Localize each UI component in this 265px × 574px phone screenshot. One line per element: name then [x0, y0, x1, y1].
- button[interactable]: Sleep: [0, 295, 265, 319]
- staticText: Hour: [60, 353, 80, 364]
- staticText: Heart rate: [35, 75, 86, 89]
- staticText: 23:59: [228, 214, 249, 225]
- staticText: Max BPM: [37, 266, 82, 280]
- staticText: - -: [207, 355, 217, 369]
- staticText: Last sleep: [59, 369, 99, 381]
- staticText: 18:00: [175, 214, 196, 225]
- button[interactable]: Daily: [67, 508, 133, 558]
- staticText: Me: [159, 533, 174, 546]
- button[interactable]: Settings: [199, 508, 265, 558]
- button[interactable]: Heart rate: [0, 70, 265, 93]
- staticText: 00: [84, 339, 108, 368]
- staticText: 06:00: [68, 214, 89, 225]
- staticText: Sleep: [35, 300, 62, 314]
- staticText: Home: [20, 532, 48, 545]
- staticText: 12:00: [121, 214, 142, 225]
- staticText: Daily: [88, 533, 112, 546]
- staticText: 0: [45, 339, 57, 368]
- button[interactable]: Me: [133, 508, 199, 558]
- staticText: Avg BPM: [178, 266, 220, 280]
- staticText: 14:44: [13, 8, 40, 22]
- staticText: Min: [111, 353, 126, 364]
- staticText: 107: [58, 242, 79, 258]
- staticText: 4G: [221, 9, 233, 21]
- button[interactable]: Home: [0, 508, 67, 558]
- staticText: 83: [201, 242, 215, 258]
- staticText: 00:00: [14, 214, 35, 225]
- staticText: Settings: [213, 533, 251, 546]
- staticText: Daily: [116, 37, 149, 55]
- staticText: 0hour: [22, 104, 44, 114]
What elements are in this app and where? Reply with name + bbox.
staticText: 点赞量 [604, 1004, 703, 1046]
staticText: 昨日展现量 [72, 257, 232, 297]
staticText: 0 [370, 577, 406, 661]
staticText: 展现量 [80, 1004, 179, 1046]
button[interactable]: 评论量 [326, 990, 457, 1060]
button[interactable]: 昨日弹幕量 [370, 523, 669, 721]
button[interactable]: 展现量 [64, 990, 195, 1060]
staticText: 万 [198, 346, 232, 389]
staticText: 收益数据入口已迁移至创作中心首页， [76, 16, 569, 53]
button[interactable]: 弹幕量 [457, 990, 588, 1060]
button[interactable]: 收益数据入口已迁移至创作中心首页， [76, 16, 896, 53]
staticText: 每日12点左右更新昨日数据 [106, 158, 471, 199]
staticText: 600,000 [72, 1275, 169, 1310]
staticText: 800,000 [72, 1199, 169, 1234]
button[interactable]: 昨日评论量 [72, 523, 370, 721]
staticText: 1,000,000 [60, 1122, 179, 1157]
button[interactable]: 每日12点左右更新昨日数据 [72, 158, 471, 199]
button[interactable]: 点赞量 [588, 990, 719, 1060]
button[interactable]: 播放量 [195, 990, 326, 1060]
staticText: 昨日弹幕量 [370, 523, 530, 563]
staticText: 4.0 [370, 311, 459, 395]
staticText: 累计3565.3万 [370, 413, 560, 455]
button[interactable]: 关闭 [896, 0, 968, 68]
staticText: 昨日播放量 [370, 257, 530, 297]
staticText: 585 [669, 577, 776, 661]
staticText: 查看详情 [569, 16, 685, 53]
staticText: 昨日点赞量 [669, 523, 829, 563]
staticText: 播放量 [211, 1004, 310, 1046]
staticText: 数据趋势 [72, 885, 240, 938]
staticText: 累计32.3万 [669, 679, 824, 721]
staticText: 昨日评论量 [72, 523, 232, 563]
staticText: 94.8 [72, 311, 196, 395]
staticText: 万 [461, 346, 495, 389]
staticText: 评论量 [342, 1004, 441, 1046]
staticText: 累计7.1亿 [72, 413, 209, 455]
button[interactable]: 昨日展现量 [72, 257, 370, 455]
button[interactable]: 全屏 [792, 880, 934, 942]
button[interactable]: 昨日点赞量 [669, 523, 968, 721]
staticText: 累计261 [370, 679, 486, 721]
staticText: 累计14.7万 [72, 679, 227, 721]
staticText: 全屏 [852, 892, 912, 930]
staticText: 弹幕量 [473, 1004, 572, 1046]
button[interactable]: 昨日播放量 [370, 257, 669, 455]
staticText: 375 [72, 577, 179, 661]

***

▶ **What to produce**: In the lines above, locate the string "收益数据入口已迁移至创作中心首页". Copy every line where it occurs.

▶ **Solved problem**:
staticText: 收益数据入口已迁移至创作中心首页， [76, 16, 569, 53]
button[interactable]: 收益数据入口已迁移至创作中心首页， [76, 16, 896, 53]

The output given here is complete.